All lines from the one that contains "Metro Los Héroes" through the final line of the entries must be repeated exactly. No other lines belong in the output.

Records from a data collection
---*---
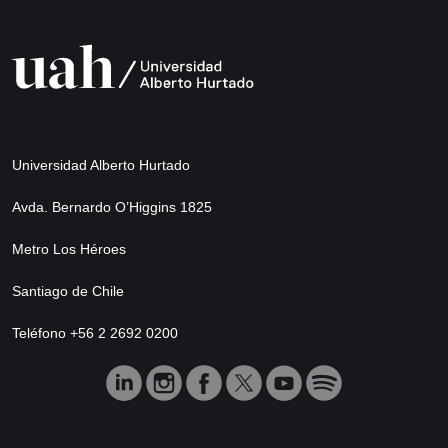
Universidad Alberto Hurtado
Avda. Bernardo O’Higgins 1825
Metro Los Héroes
Santiago de Chile
Teléfono +56 2 2692 0200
---*---
- Solution
Metro Los Héroes
Santiago de Chile
Teléfono +56 2 2692 0200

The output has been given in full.